Wall Street opens lower, frightened by the rise in bond rates

The floor of the New York Stock Exchange (GETTY IMAGES NORTH AMERICA/AFP/Jamie McCarthy)

The New York Stock Exchange opened lower on Monday, frightened by the irresistible rise in bond rates and the prospect of a new suspension of state services due to a budgetary impasse.

Around 2:05 p.m. GMT, the Dow Jones fell by 0.24%, the Nasdaq index was close to balance (-0.01%) and the broader S&P 500 index lost 0.09%.

“A certain lethargy has taken hold of the stock market, whose participants are exhausted by the rise in bond yields and the idea that the key rate (of the American central bank) could rise further,” commented, in a note, Patrick O’Hare, from Briefing.com

The yield on 10-year US government bonds thus rose on Monday to 4.53%, a first in almost 16 years, compared to 4.43% at the close on Friday.

This context weighed on stocks, which “are experiencing a decline”, which began several weeks ago, according to Sam Stovall of CFRA.

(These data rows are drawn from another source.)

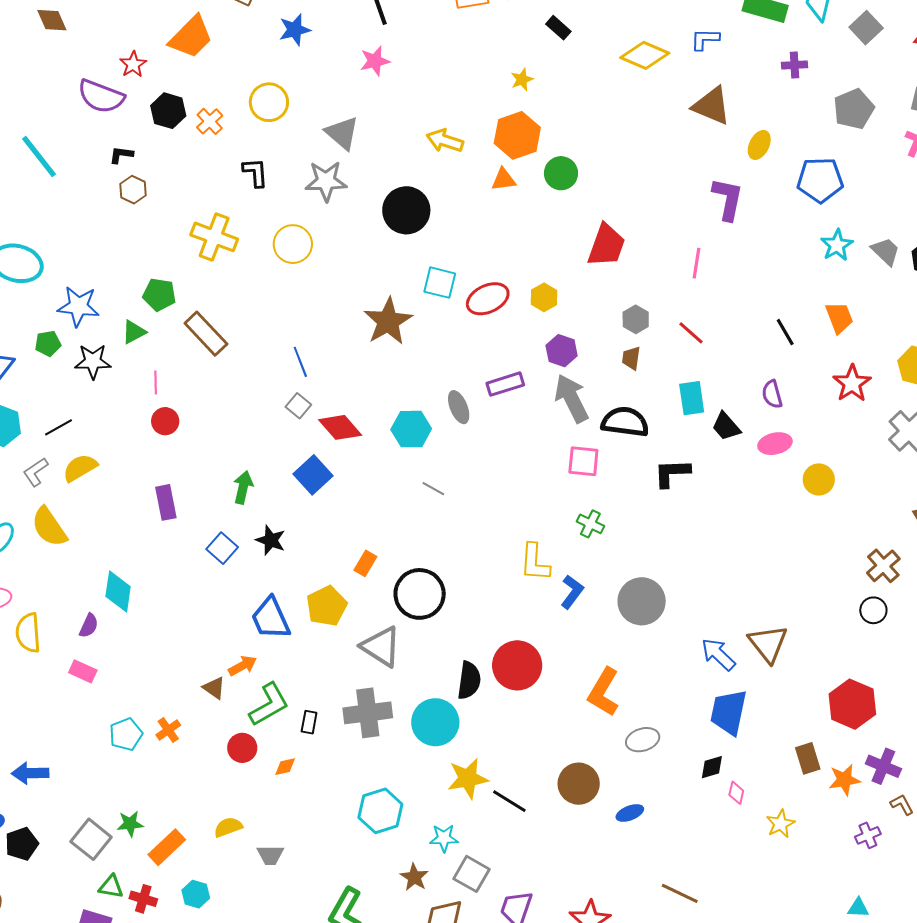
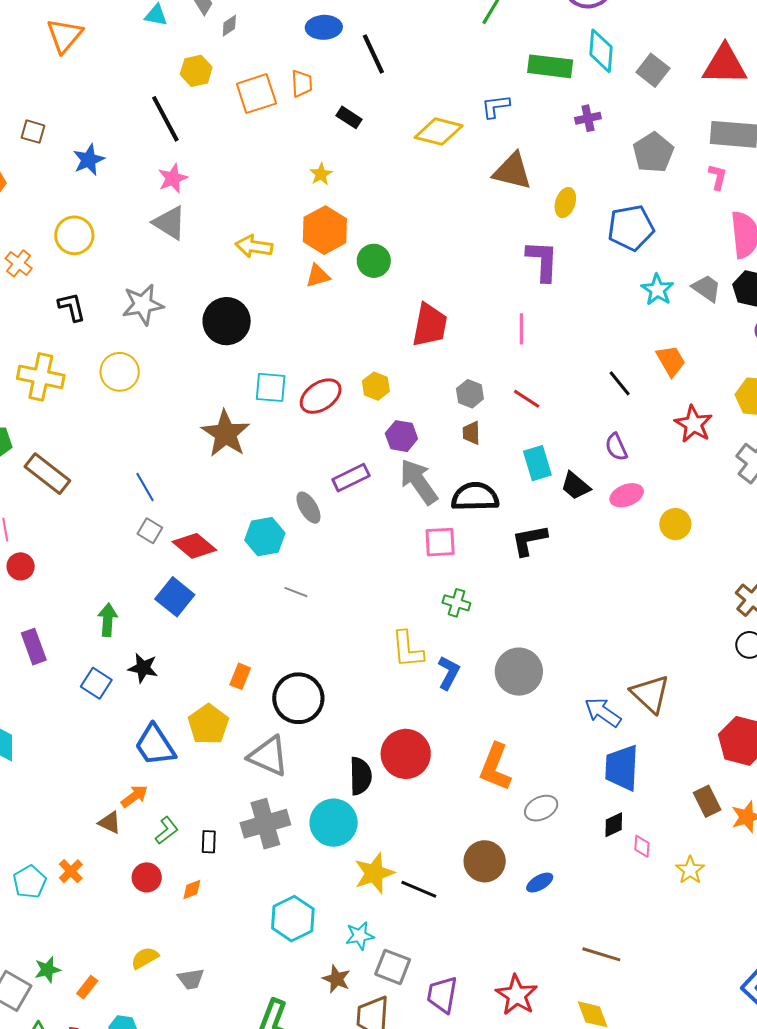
gray triangle: (342, 133) -> (170, 223), moved
green L-shape: (269, 704) -> (167, 830), size x0.6
orange rectangle: (167, 847) -> (87, 987), size x0.6

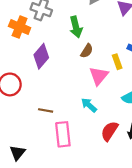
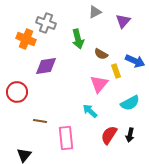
brown semicircle: (87, 51) -> (101, 54), moved, turned 88
purple diamond: (41, 56) -> (46, 66), turned 40
brown line: (46, 110) -> (40, 121), moved

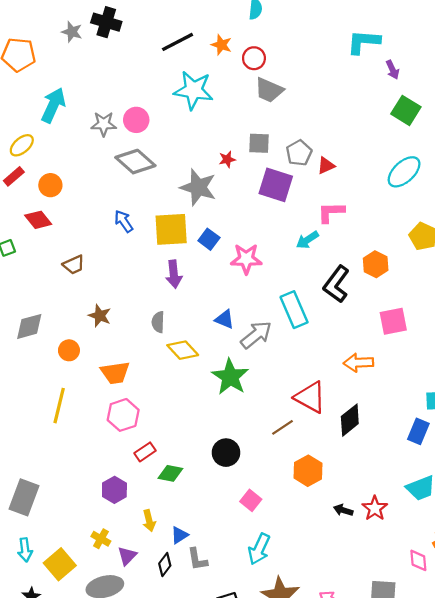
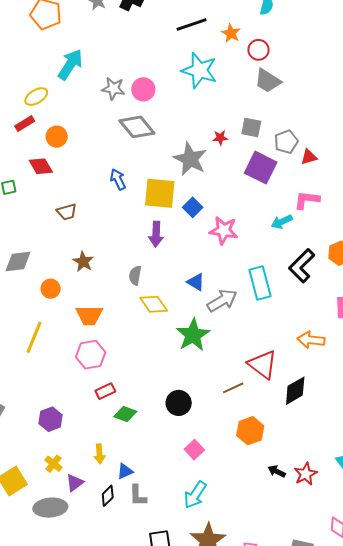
purple hexagon: (114, 490) -> (50, 419), moved

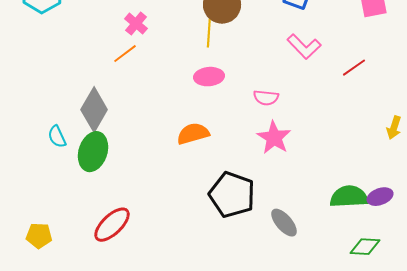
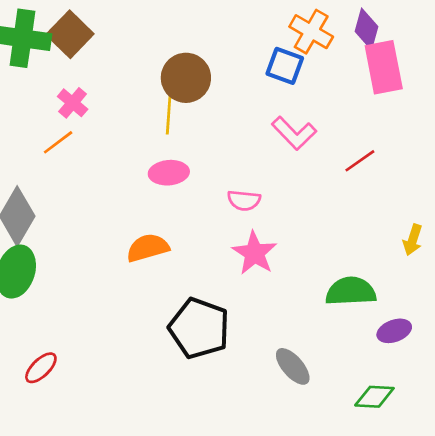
green semicircle: (349, 197) -> (351, 291), moved
gray ellipse: (284, 223) -> (293, 366), moved
red ellipse: (112, 225) -> (41, 368), size x0.7

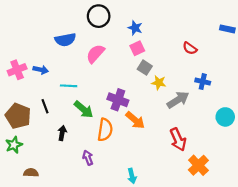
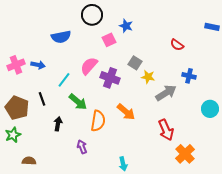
pink square: (137, 48) -> (109, 40), moved
pink semicircle: (95, 54) -> (89, 66), moved
cyan line: (69, 86) -> (64, 80), turned -56
purple cross: (118, 100) -> (110, 78), moved

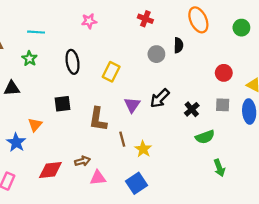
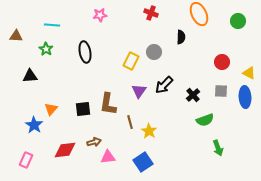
gray circle: (156, 54) -> (154, 52), moved
yellow rectangle: (111, 72) -> (131, 61), moved
black square: (63, 104) -> (83, 109), moved

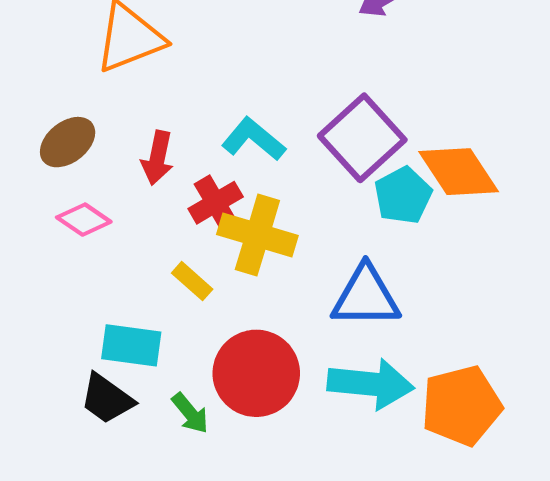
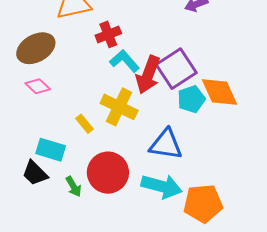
brown ellipse: (68, 142) -> (36, 48), size x1.4
red arrow: (157, 158) -> (148, 75), moved, size x1.5
red cross: (216, 203) -> (108, 34), moved

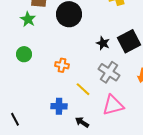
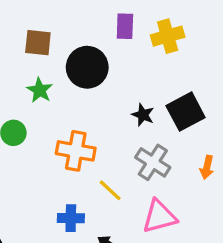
green star: (28, 19) -> (40, 90), moved
orange cross: (62, 65) -> (76, 151), size x1.6

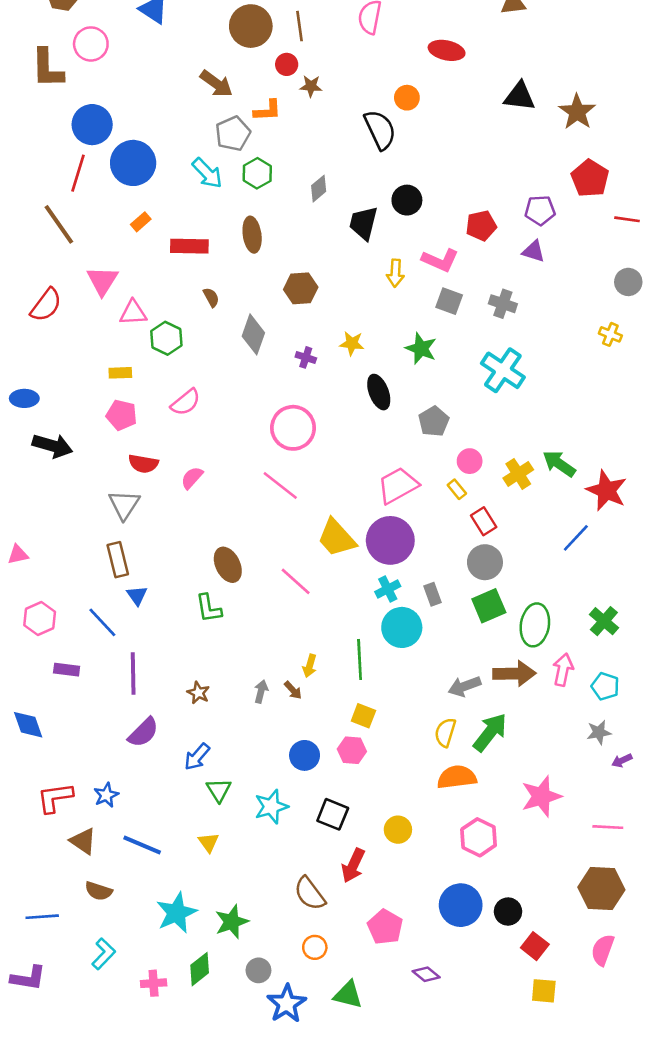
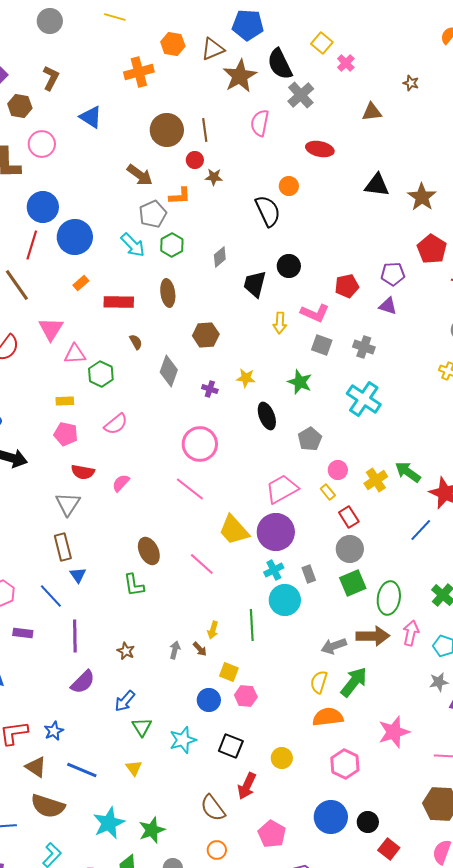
yellow square: (363, 716) -> (229, 672), moved
brown semicircle: (99, 891) -> (48, 806), size x1.6

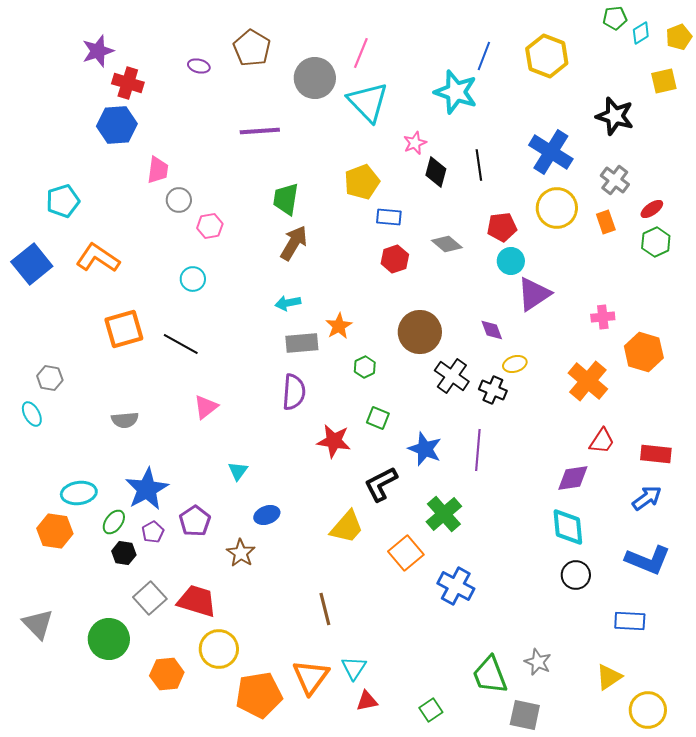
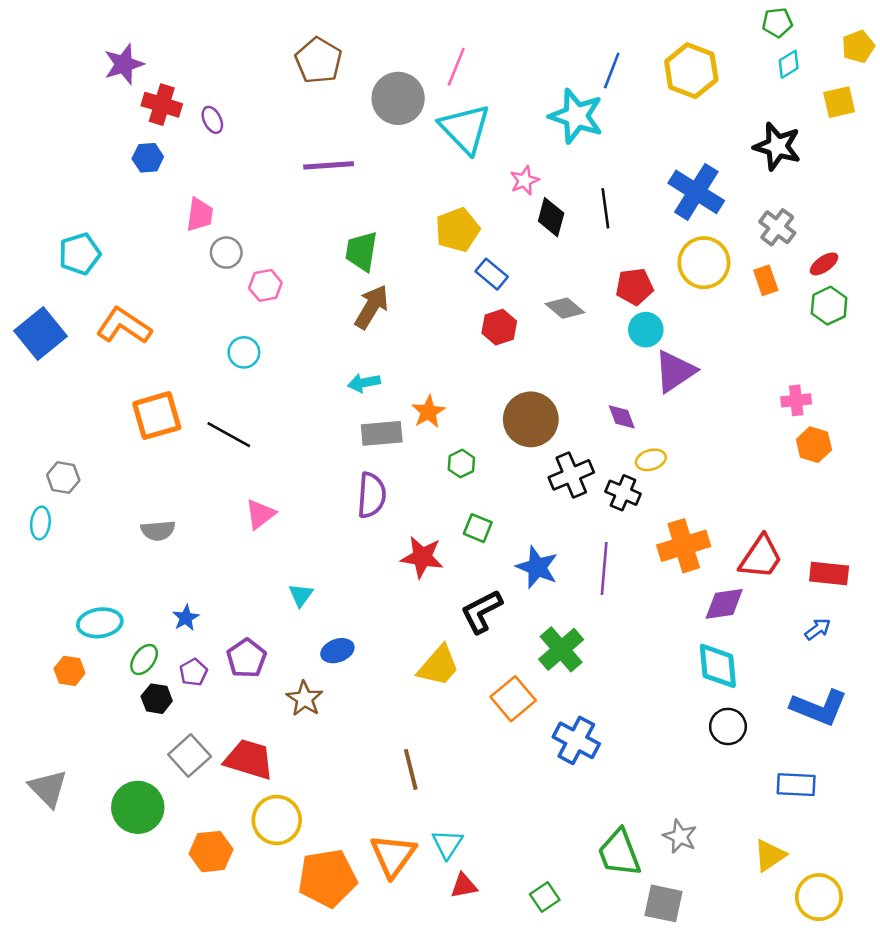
cyan diamond: (641, 33) -> (789, 64), moved
purple ellipse: (199, 66) -> (212, 120), moved, turned 50
blue hexagon: (117, 125) -> (148, 158), size x0.6
blue rectangle: (389, 217) -> (492, 274), turned 35
pink cross: (603, 317) -> (796, 400), moved
orange hexagon: (644, 352) -> (814, 445), size x0.7
black cross: (452, 376) -> (571, 475), turned 32
orange cross: (588, 381) -> (684, 546), moved, turned 33
cyan ellipse: (32, 414) -> (40, 523), turned 35
red trapezoid: (602, 441) -> (761, 557), size x1.4
blue star: (147, 489) -> (186, 618), size x0.5
blue arrow: (647, 498) -> (818, 629), size x0.7
orange hexagon: (55, 531) -> (70, 671), size x0.7

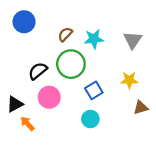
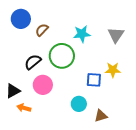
brown semicircle: (65, 34) -> (42, 30), moved
blue square: (94, 90) -> (94, 80), moved, turned 35
brown triangle: (141, 108) -> (101, 116), moved
orange arrow: (27, 124) -> (24, 108), turned -32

This is, according to him, “a moderate correction” which could see the market reduced by 5% to 10%, with the S&P 500 testing several major technical levels, namely 4,200 points, then possibly 4,000 points (it was at 4,318 points at 2:05 p.m. GMT).

However, the analyst sees Wall Street recovering during the last two months of the year. “We are not done with this bull market,” anticipates Sam Stovall.

Investors were also worried about the budget impasse in Congress, which could lead the American government to suspend part of its activities as of October 1, due to lack of sufficient funding.

A sign of renewed nervousness in the New York market, the VIX index, which measures market volatility, returned to heights more frequented for a month.

On the market, among the giant capitalizations of the technology sector, Amazon was doing well (+0.97%), after unveiling a major investment in the so-called generative artificial intelligence (AI) start-up Anthropic.

According to the Wall Street Journal, the Seattle group will immediately inject $1.25 billion and could increase its stake to $4 billion depending on certain criteria.

Only Netflix (+0.91%) benefited from the agreement in principle between the Hollywood screenwriters’ union and the studios, which must end a strike that began almost five months ago. Disney (-0.27%), Paramount Global (-0.95%) and Warner Bros Discovery (-1.44%) were all moving in the red.

HP was surviving despite Berkshire Hathaway, Warren Buffett’s holding company, selling 4.8 million shares of the computer maker last week, according to a document published Friday by the stock market regulator, the SEC.

Boeing (-0.78%) did not benefit from the order placed by Air Canada, which purchased 18 787-10 Dreamliner aircraft, the first of which must be delivered at the end of 2025. At the list price, the order represents approximately six billion dollars.

The Rite Aid pharmacy chain fell (-17.24%) after the Wall Street Journal reported discussions between the group and its creditors with a view to filing for bankruptcy. According to the daily, the Philadelphia company has proposed closing 400 to 500 branches as part of a backup plan.